One of the things that can divide my wife and me is shoes.


This is not the cliché where the woman has an obsession with new shoes and a couple of cupboards filled with all the styles and colours needed to match any type of outfit. No its me with the problem. The area under our stairs is cluttered with too many pairs of trainers and the mess is a cause of distress.


There are two pairs of off-road shoes (one for trail, one for mud), a pair of lightweights, two road pairs and a couple of pairs that are past their running date but can be used for messing about. Some runners have far more shoes, others have fewer. My attitude is however fairly male in that I see them as tools. I like the idea of tools for specific jobs and I get a sensory pleasure from the feel of something well balanced, that does a job easily and efficiently - like a good kitchen knife.
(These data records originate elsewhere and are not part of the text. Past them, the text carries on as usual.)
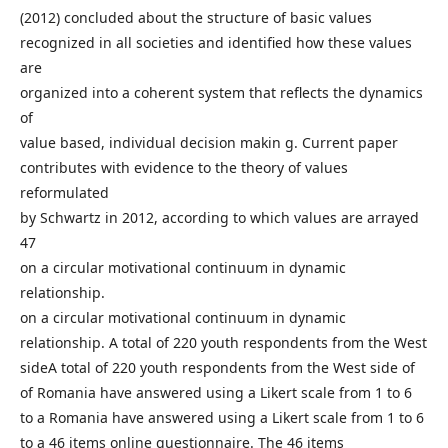
(2012) concluded about the structure of basic values
recognized in all societies and identified how these values
are
organized into a coherent system that reflects the dynamics
of
value based, individual decision makin g. Current paper
contributes with evidence to the theory of values
reformulated
by Schwartz in 2012, according to which values are arrayed
47
on a circular motivational continuum in dynamic
relationship.
on a circular motivational continuum in dynamic
relationship. A total of 220 youth respondents from the West
sideA total of 220 youth respondents from the West side of
of Romania have answered using a Likert scale from 1 to 6
to a Romania have answered using a Likert scale from 1 to 6
to a 46 items online questionnaire. The 46 items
The problem is I am yet to find a pair of running shoes that give me that pleasure - none of them are perfect. They are good in some areas and not so good in others. Some are perfect for one foot but hurt the other, some feel a bit clumpy, others are not flexible enough, whilst others rub the foot in all the wrong places. All my trainers are OK but I am still searching for a pair I can love. Like some deluded romantic I am longing for something that just right. I know this is illogical but that is how it is.


My wife also knows it is illogical but doesn't see that as an excuse.
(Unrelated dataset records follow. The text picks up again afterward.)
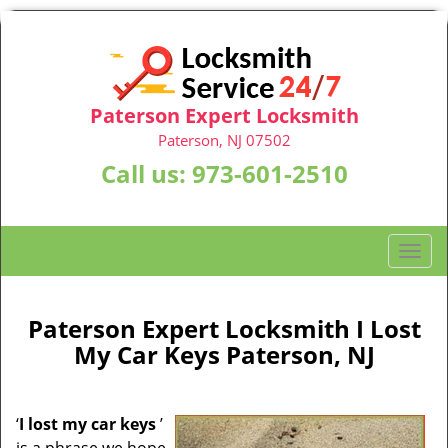
Paterson Expert Locksmith
Paterson, NJ 07502
Call us:
973-601-2510
T
o
g
g
Paterson Expert Locksmith I Lost
l
My Car Keys Paterson, NJ
e
n
a
‘
I lost my car keys
’
v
I was thinking about this when I was reading 'The paradox of Choice'about why what should make us happier (almost infinite choice) causes anxiety and dissatisfaction. One of the chapters talks about the difference between maximisers and satisficers, between those who always think there is something better and that one has to find the best, and those who are happy when they find something that is good enough and they can make a clean decision. The first group are much more unhappy, living in a perpetual state of anxiety or regret about the choices they make. It can be a form of paralysis, even over the most trivial of things. Have you ever stopped, staring at the supermarket shelves puzzling over which of the 100 shampoos you should buy, whilst also knowing that it did not make a great deal of difference?


The thing is that you are not necessarily one or the other. You can be a maximiser about some things but a satisficer about others. I am a tremendous mixture and usually for the bigger things I am quite clear, for example I almost chose my bike because I like
Max Wall and have been very happy with it. However for running shoes I am a maximiser and that doesn't really do me a great deal of good.

Tuesday, May 01, 2007

90% Half Mental

Here is something to get librarians very excited as it shows the power of classification. If you classify cleaning as exercise, instead of drudgery, then it not only has an effect on the mind it also has physical implications and can cause o weight loss.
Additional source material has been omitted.